[SUPPLIED MATERIAL Boundary: Start]

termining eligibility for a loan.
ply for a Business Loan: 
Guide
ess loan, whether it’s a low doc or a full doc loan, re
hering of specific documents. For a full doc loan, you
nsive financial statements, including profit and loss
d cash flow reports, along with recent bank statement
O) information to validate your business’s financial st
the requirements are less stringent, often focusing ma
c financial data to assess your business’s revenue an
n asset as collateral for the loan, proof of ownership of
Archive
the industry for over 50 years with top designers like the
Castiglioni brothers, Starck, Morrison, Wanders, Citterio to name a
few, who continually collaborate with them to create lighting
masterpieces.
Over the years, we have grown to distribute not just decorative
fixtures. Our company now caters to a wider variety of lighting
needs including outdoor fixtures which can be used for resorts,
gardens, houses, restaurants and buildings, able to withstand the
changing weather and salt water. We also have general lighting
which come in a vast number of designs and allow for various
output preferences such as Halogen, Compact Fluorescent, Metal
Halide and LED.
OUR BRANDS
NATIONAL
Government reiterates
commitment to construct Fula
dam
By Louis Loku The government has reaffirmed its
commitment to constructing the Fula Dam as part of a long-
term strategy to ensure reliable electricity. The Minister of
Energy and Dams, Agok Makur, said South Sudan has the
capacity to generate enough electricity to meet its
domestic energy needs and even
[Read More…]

[SUPPLIED MATERIAL Boundary: End]
[SUPPLIED MATERIAL Boundary: Start]

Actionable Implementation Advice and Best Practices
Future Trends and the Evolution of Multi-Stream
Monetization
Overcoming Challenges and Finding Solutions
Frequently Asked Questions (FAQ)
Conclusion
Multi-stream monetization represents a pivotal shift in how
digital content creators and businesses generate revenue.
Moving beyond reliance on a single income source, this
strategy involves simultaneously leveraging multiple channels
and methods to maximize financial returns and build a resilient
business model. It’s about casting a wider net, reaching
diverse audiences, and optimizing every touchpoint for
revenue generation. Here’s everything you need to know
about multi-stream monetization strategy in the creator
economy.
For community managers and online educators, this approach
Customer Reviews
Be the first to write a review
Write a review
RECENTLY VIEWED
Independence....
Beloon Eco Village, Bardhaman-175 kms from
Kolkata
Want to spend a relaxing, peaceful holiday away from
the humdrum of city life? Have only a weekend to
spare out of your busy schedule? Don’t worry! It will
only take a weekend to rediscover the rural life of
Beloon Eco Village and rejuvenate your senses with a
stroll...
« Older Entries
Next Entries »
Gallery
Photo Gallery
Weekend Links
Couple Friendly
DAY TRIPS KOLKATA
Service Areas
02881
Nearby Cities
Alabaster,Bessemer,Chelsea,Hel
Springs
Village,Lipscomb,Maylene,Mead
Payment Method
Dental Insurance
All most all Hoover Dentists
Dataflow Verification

[SUPPLIED MATERIAL Boundary: End]
[SUPPLIED MATERIAL Boundary: Start]

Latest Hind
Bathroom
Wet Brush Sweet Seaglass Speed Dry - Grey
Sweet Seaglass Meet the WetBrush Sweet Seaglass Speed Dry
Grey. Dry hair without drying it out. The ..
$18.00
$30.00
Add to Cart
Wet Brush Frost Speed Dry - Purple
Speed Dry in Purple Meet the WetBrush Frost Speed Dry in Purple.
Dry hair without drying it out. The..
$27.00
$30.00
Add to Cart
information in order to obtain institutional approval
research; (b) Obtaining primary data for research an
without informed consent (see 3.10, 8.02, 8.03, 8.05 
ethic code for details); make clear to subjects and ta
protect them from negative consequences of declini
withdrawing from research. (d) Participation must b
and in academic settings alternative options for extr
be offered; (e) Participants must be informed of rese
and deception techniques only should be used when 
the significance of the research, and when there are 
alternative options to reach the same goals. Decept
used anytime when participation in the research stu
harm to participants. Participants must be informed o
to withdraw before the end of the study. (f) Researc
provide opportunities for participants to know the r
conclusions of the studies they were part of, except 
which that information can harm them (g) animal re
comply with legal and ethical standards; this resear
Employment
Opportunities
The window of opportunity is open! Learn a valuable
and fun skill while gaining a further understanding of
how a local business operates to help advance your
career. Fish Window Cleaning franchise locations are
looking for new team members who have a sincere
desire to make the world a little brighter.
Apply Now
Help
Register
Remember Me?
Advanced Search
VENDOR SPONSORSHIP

[SUPPLIED MATERIAL Boundary: End]

PROBLEM STATEMENT ::
Reproduce exactly the stretch of the material above that starts at the line with "termining eligibility for a loan." and ends at the line with "d cash flow", both included, and nothing else.

ANSWER BELOW ::
termining eligibility for a loan.
ply for a Business Loan: 
Guide
ess loan, whether it’s a low doc or a full doc loan, re
hering of specific documents. For a full doc loan, you
nsive financial statements, including profit and loss
d cash flow reports, along with recent bank statement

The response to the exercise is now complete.